When spring approaches, the songbirds begin arrivng to our backyards with the hopes of building nests and raising their young. You can help them find nesting materials by offering some very common items around the house. This article explains what those common nesting materials are and how to attract backyard birds to them.
As songbirds return to their spring nesting areas and prepare their nests for this season's brood of young birds, there are ways that you can help them. Many people enjoy bird watching and encourage birds into their yard. With a few simple tips, you can help your backyard songbirds as they prepare their nests.
First, let's start by saying that most songbirds will gather small pieces of twig to build the outer structure of the nest. You may see them in your garden or around your house picking at twigs and then flying off with two or three in their mouth. The outer structure of the nest needs to be sturdy to hold the eggs and the young once they break through the egg.
After the outer structure of the nest is built, the songbirds will then search for softer materials to fill the inside of the nest with. This is for the hatchlings as they emerge. Materials such as dried leaves, feathers from the parent birds, and even pieces of plastic bags may be found in the nest depending on the species of bird.
Since the outer nest is built first, let's start with some ways that you can help your nesting songbirds. If you have a spot or two in your yard, where you can put these materials together for the birds, they'll find it and will pick through the clump to take what they need. Using an old wooden box or some other type of box that you can collect these materials in works well. I've also made other suggestions for each material on how you can attract birds to it.
Twigs and Pruning
Every spring as you prune your shrubs and clip off dead branches and stems from your plants, you can use this material for your nesting songbirds. Instead of throwing away these twigs, cut the thinner stems into 2”-4” pieces and let them fall to the ground. Birds will easily find these twigs and if they're the right size and plant type, they'll scoop them up and use them in their nest. Since the pieces are cut small, whatever the birds don't use is just added mulch to your garden. Think of this as going green and helping your nesting birds.
Dead grass clippings are another natural material that birds use for their nests. After mowing the lawn, save a handful of grass clippings and add them to the clump of other materials. Only use grass clippings that are not chemically treated. If you treat your lawn, forget the grass.
Many songbirds will use mud to 'glue' their nest together.
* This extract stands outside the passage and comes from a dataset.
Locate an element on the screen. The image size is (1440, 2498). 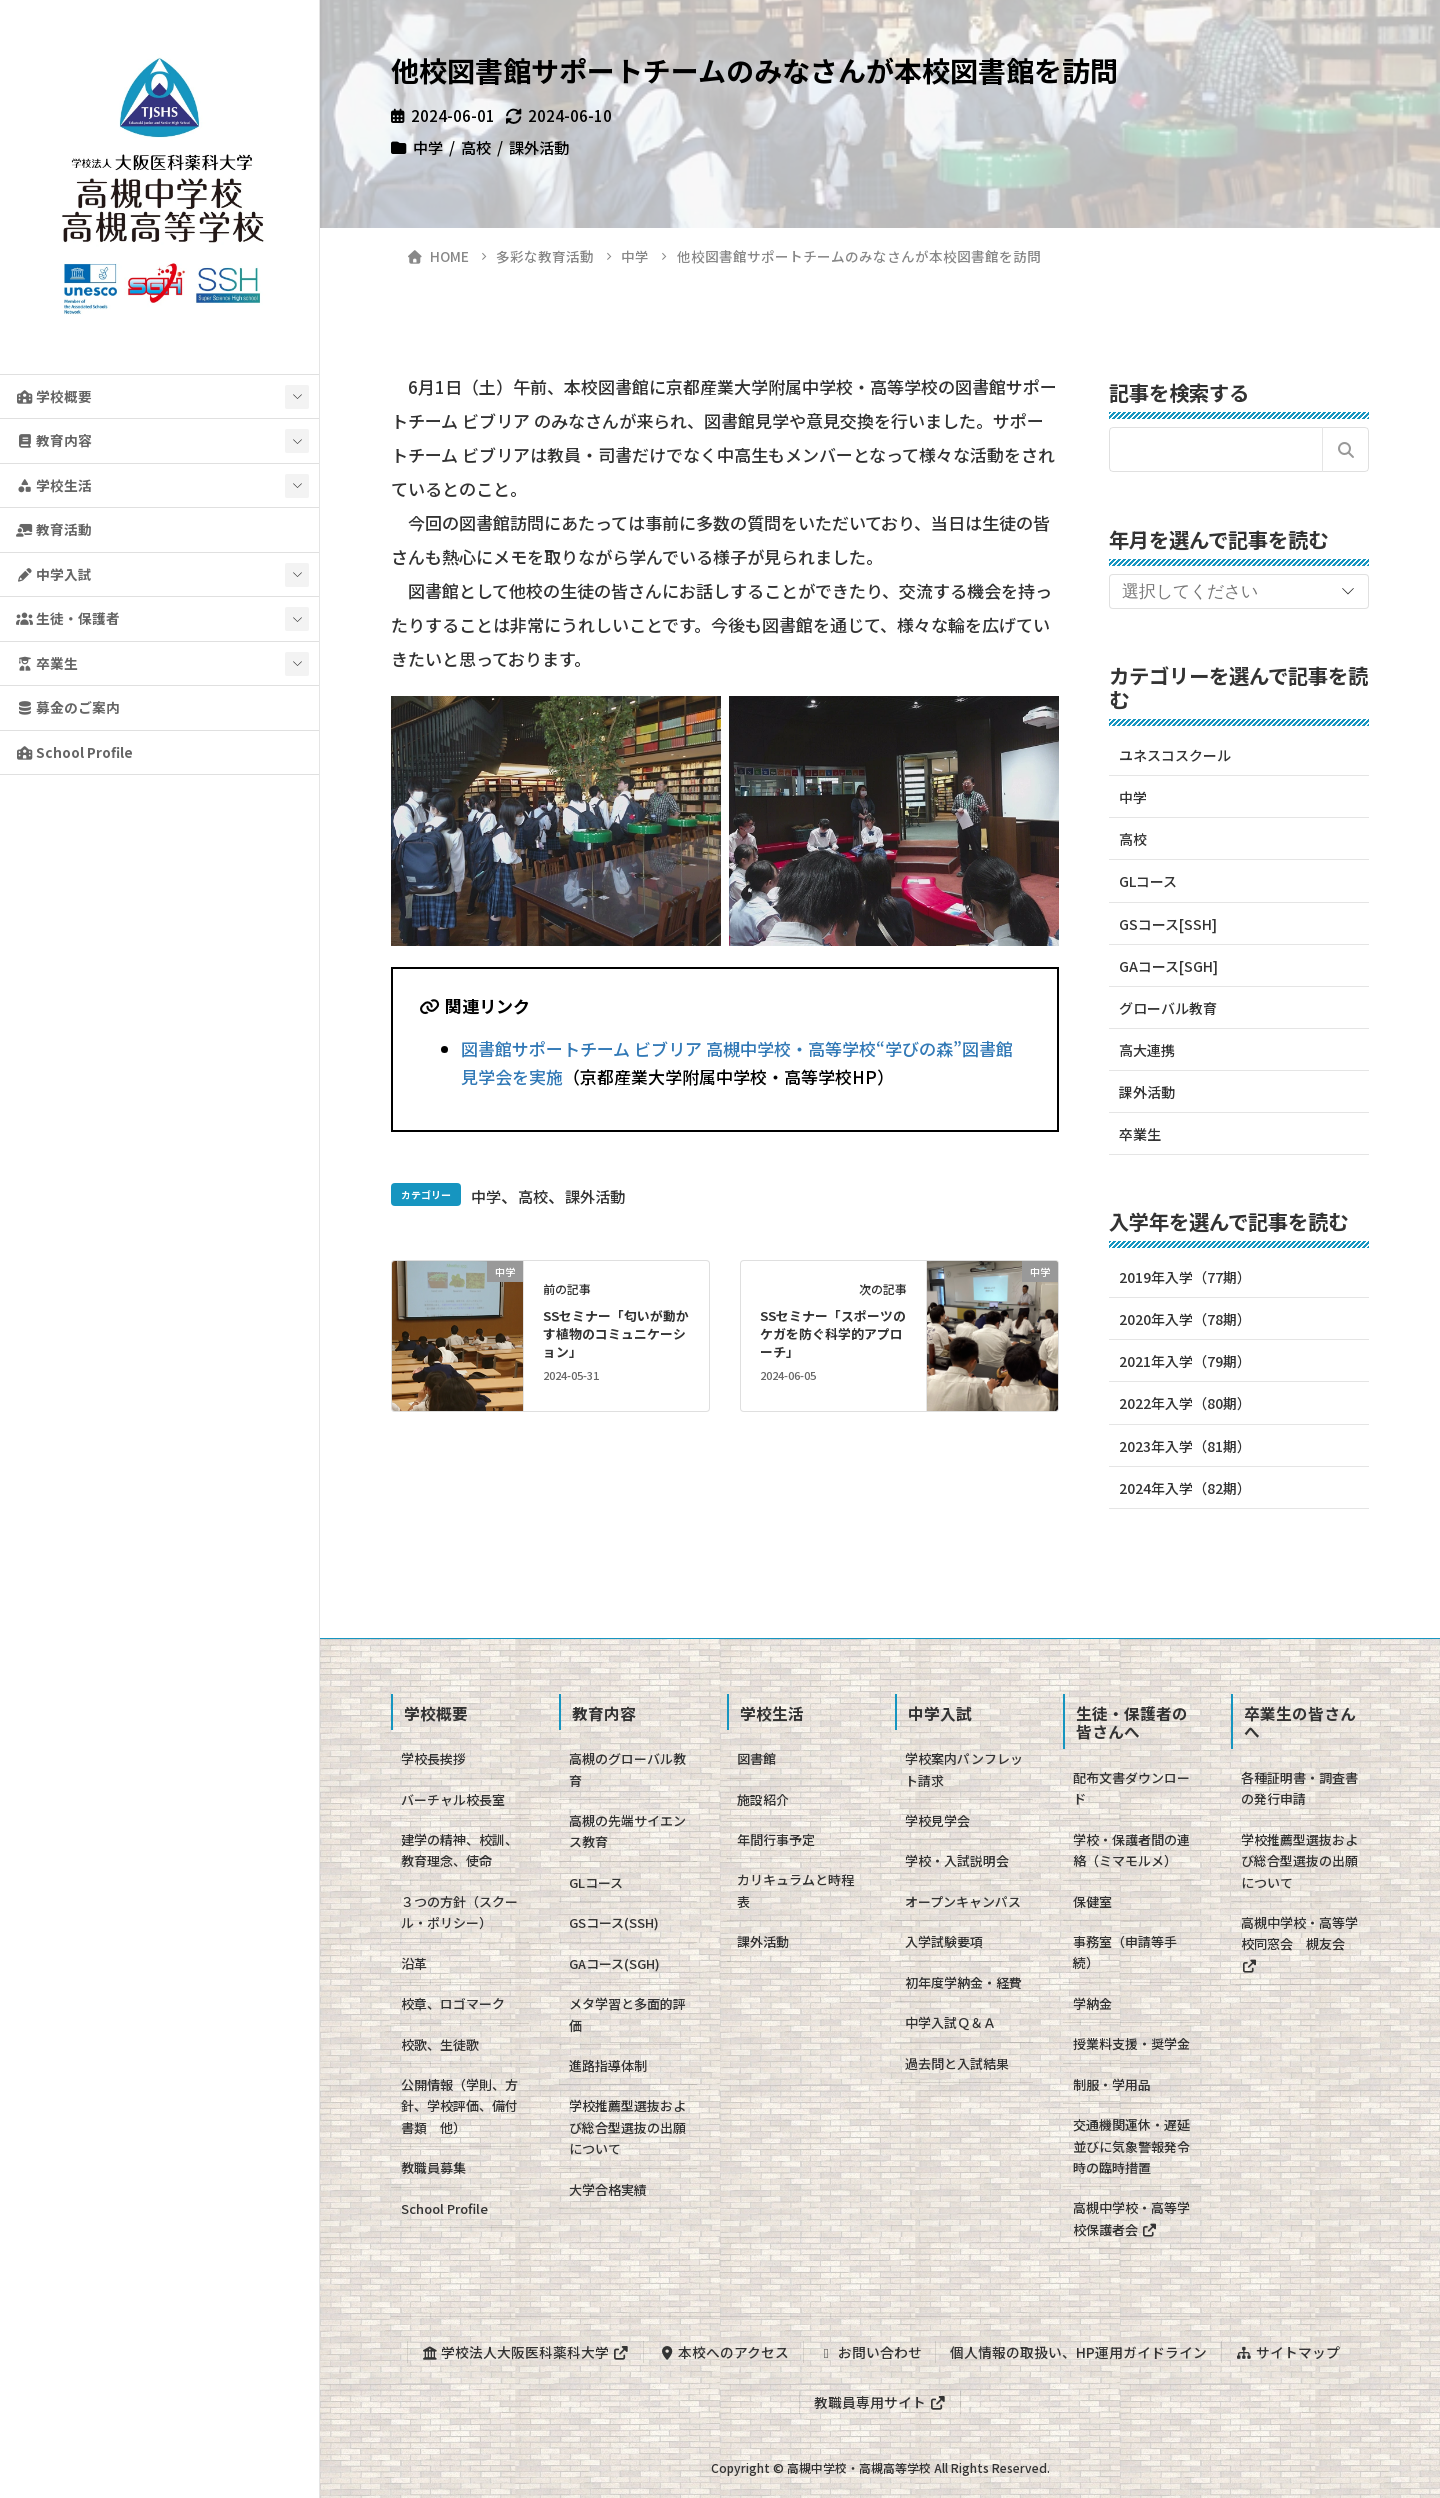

You can easily offer them this nesting material by turning a pot cover upside down, filling it with water and dirt. Keep it moist in order to attract the birds.
Many birds will use pieces of string in their nests and this is usually something we all have around the house. The birds use the string to weave through the outer nest and hold it together. Some birds will use the string as bedding. The string pieces should be between 4 inches and 6 inches long, but no longer. If it's longer than 6 inches, please cut the string to shorten it as baby birds might wrap themselves in a longer piece of string and die.
Don't use thread as it's too thin. If you have leftover yarn, twine, or you can cut thin pieces of fabric to put out for the birds. You can either put the string pieces on the ground under a tree, or it's fun to hang the pieces of string in a pine tree on pine needles and watch the birds pick and choose.
If you have left over batting from a sewing project or you're throwing out something with batting in it, keep in mind that batting offers a nice soft cushion for the hatchlings. Just remove the batting from an item or a bag and mix it in with the other nesting materials. The birds that will use the batting, will pull the batting out to make their nests.
Do you have a dog or cat that you regularly brush? Save the hair! As you clean the pet hair off the brush, add it to your pile of nesting materials. Most birds, especially swallows and chickadees, love pet hair. You can also put this hair into a mesh bag just like with the clothes lint, and hang it from a tree.
At this point, I have to tell a story. One of my cats has a thick undercoat of really soft down-like fur. I have to brush her daily even though she's a short-haired cat. For the past three, years, I've had swallows nest in my bluebird boxes after the bluebirds move out. My routine is to have my tea on the deck in the morning and I brush my cat afterwards. There's one swallow, she comes back every year, and she'll wait on the roof for me to start brushing. I usually pull the hair off the brush and let it float in the wind. We have so many trees that the hair will get caught in a tree and the birds will easily retrieve it. This one swallow, will swoop down and catch the little clump of hair in flight and go off to the birdbox. She'll do this for several mornings in a row and about 4 or 5 times each morning. My husband thought I was losing it when I first told him this story, however, he happened to be home one morning and saw it for himself. I anxiously await her arrival each year.